Required action
Each line of the material that mentions the word "полную" is to be copied.

####################

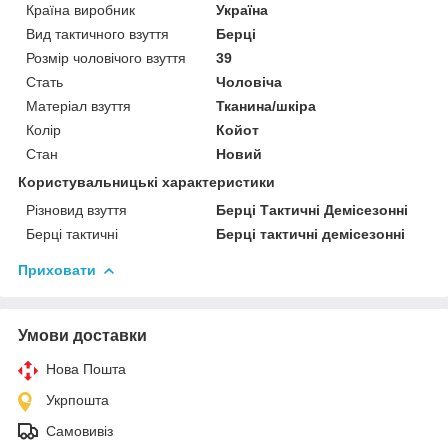
Країна виробник
Україна
Вид тактичного взуття
Берці
Розмір чоловічого взуття
39
Стать
Чоловіча
Матеріал взуття
Тканина/шкіра
Колір
Койот
Стан
Новий
Користувальницькі характеристики
Різновид взуття
Берці Тактичні Демісезонні
Берці тактичні
Берці тактичні демісезонні
Приховати
Умови доставки
Нова Пошта
Укрпошта
Самовивіз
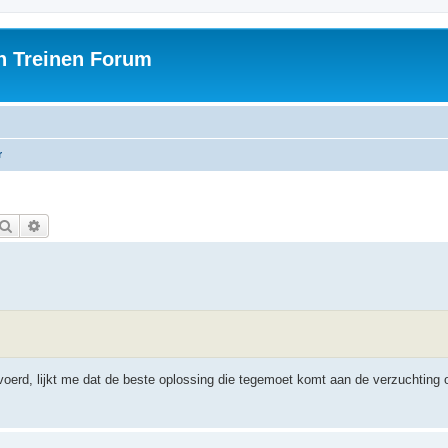
h Treinen Forum
r
Zoek
Uitgebreid zoeken
oerd, lijkt me dat de beste oplossing die tegemoet komt aan de verzuchting o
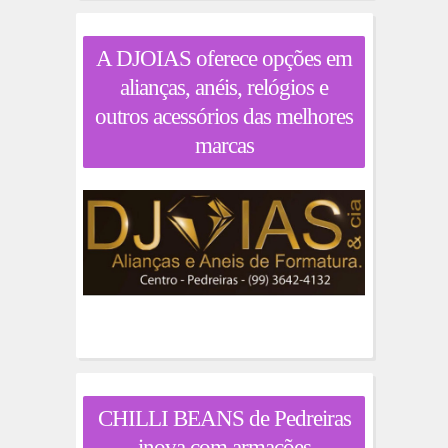
A DJOIAS oferece opções em
alianças, anéis, relógios e
outros acessórios das melhores
marcas
CHILLI BEANS de Pedreiras
inova com armações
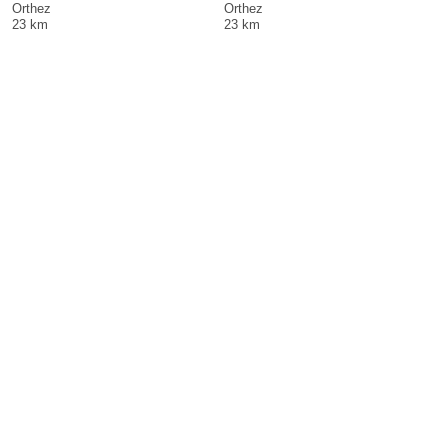
Orthez
Orthez
23 km
23 km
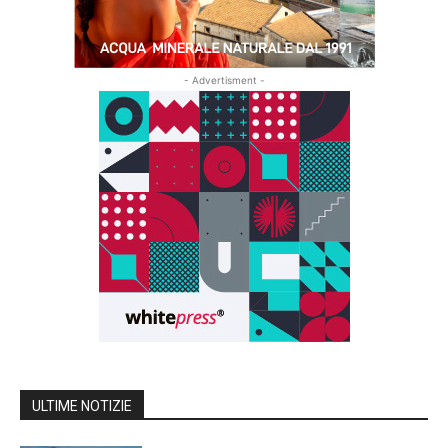
- Advertisment -
ULTIME NOTIZIE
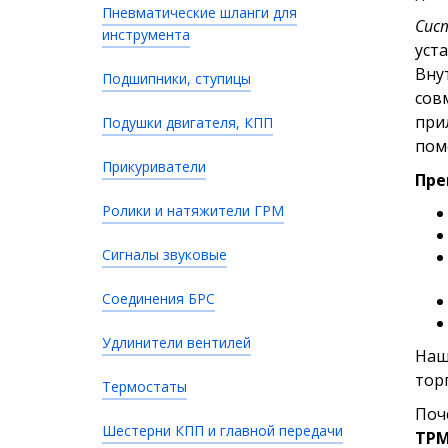
Пневматические шланги для
Сис
инструмента
уст
Вну
Подшипники, ступицы
сов
при
Подушки двигателя, КПП
пом
Прикуриватели
Пре
Ролики и натяжители ГРМ
Сигналы звуковые
Соединения БРС
Удлинители вентилей
Наш
тор
Термостаты
Поч
Шестерни КПП и главной передачи
TPM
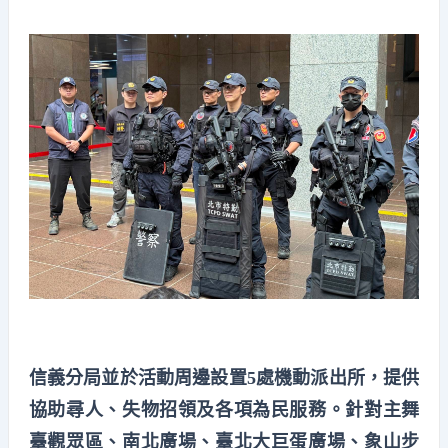
信義分局並於活動周邊設置5處機動派出所，提供
協助尋人、失物招領及各項為民服務。針對主舞
臺觀眾區、南北廣場、臺北大巨蛋廣場、象山步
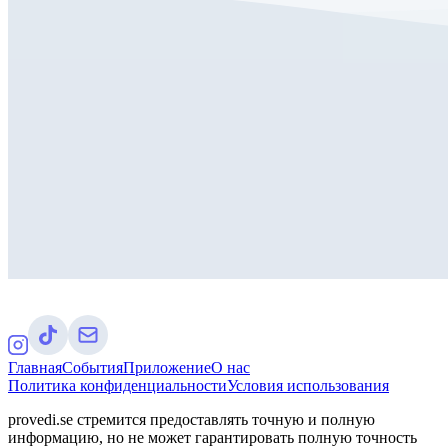
Главная
События
Приложение
О нас
Политика конфиденциальности
Условия использования
provedi.se стремится предоставлять точную и полную
информацию, но не может гарантировать полную точность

####################

Response box
provedi.se стремится предоставлять точную и полную
информацию, но не может гарантировать полную точность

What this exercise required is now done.